Tag 134:
In good and bad times

Nachdem ich gestern tränenüberströmt und voller Trauer ins Bett gegangen war, wachte ich heute morgen mit einer interessanten Erkenntnis auf:

Mein Interesse an Männer, war v.a. auf die schlechten Zeiten des Lebens ausgerichtet. Ich wollte Nähe und Zweisamkeit immer dann, wenn ich selbst bedürftig war. Und in diesen Phasen des Defizits und der Leere begann ich mich umzusehen, ob es da vielleicht jemanden gibt, der diesen Platz in meinem Leben ausfüllen könne, damit ich mich weniger allein fühlte. Ein Mann wenn ich mich gerade einsam fühlte. Ein Mann, der mir über eine Trennung hinweg helfen sollte. Ein anderer, der mir helfen sollte mich endlich trennen bzw. emotional ablösen zu können.

Wann sehnte ich mich nach einem Mann in meinem Leben? – Wenn es mir gerade schlecht ging und ich mir wünschte, dass mich jemand im Arm hält
Wann fing ich an zu Daten? – Wenn ich gerade den Wunsch nach körperlicher Nähe hatte
Wann hielt ich an jemandem fest? – Wenn ich das Gefühl hatte, dass ich jemanden brauchte, der mir Schutz und Stärke gab wenn in meinem Leben gerade der Sturm tobte

Und dies galt auch umgekehrt

Wann ließ ich einen Mann gehen? – Wenn es mir gut ging und ich genug Ablenkung im Außen oder meinen Projekten hatte
Wann kümmerte ich mich zu wenig um meine Beziehungen? – Wenn es genug andere Menschen gab, die mein Bedürfnis nach Nähe erfüllten
Wann wollte ich mich der Ketten einer Beziehung entledigen? – Wenn ich selbst frei und leicht wie eine Feder war und fliegen wollte.

Mein Blick auf Beziehungen ist ein falscher. Wie soll mich so ein Mann finden, mit dem ich in guten wie schlechten Zeiten verbunden sein kann, wenn ich nur dann bereit für Zweisamkeit war, wenn mir die Einsamkeit zuwider wurde und ich nur dann jemanden suchte, wenn es mir schlecht ging?

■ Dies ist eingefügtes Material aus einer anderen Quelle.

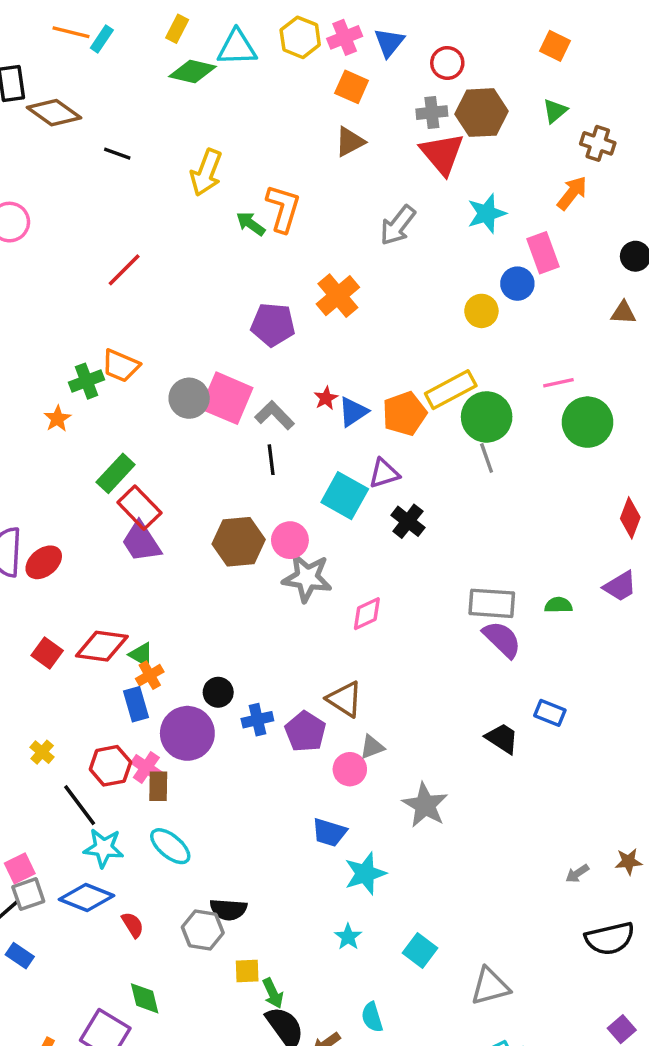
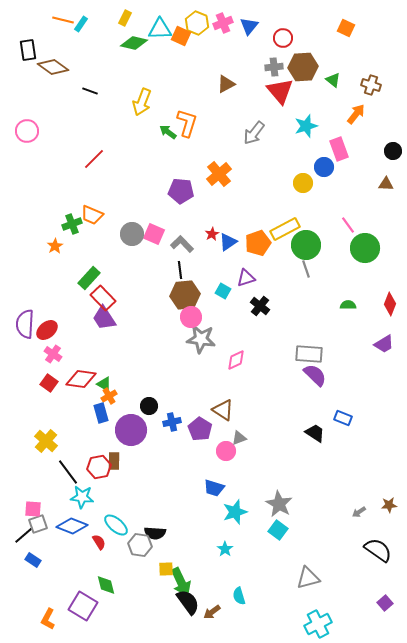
orange square: (352, 87) -> (181, 36), moved
green triangle: (555, 111) -> (333, 80), moved, turned -42
pink line: (558, 383) -> (348, 225), turned 66
pink square: (227, 398) -> (154, 234), size x0.7
cyan square: (345, 496) -> (223, 291), size x0.6
brown hexagon: (239, 542) -> (185, 295), moved
green semicircle: (558, 605) -> (348, 305), moved
yellow cross: (42, 752) -> (46, 441), size x1.6
red hexagon: (110, 766) -> (99, 467), moved
pink cross: (146, 768) -> (53, 354), moved
gray star: (425, 805) -> (279, 504), moved
cyan ellipse: (170, 846) -> (116, 525), moved
pink square: (20, 868) -> (33, 509), turned 30
black semicircle: (610, 939) -> (378, 550), turned -132
cyan square: (420, 950) -> (278, 530), moved
green arrow: (273, 993) -> (181, 582), size x1.6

Ich müsste eigentlich immer dann daten, wenn ich auf dem Höhepunkt meines persönlichen Wohbefindens bin. Doch dort angekommen, interessieren mich Männer und ihre Marotten wenig. In diesen Momenten habe ich regelmäßig das Gefühl, dass ich gerade sicher nicht von der schlechten Laune eines grummelnden Mannes oder den Kompromissen, die ich mit ihm machen müsste, aus meinem Hochgefühl heruntergezogen werden möchte. Ich suchte nicht nach einer Beziehung „in guten wie in schlechten Zeiten“. Ich suchte nach Pflastern für die Wunden, die gerade aufgingen und anfingen zu bluten. Meine Beziehungsversuche waren wie ein Druckverband. Doch ein Druckverband darf nicht langfristig getragen werden. Sonst bringt dieser gravierende Schäden an den abhängigen Körperpartien mit sich.

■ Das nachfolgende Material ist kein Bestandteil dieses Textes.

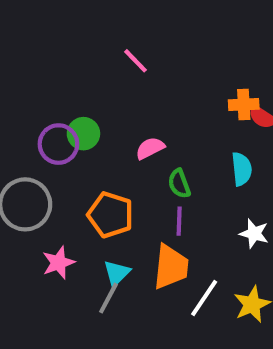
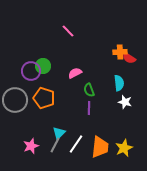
orange pentagon: (110, 215) -> (44, 98), moved
white star: (254, 234) -> (125, 102), moved
pink star: (58, 263) -> (31, 146), moved
orange trapezoid: (171, 267) -> (100, 147), moved
white line: (204, 298) -> (76, 144), moved

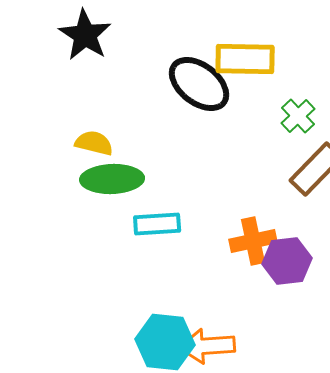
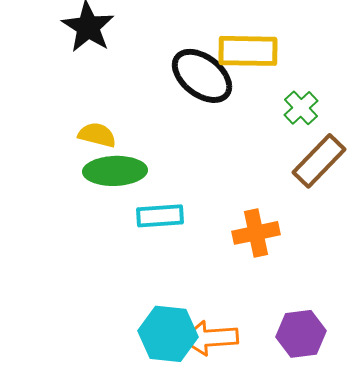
purple hexagon: (287, 261) -> (301, 334), moved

Und genau hier komme ich ins Stocken: Warum sehne ich mich eigentlich nach einer Beziehung? Wenn es mir gut geht und ich gerade keine „offenen Bedürfnisse“ habe, weiß ich ehrlich gesagt meist nicht, warum ich mich auf dieses Gefühl der Abhängigkeit zu einer anderen Person einlassen soll. Meine Angst, dass jemand anderes mit seiner Laune oder seinem Verhalten Einfluss auf mein Wohlbefinden hat, ist enorm groß. Wenn es mir gut geht, kommt mir eine Beziehung zu einem Mann mit all seinen Eigenheiten eher wie ein zusätzliches Gewicht auf dem Rücken meines Lebens vor. Und das war dann oft der Zeitpunkt, an dem ich aus Beziehungen ausgebrochen bin.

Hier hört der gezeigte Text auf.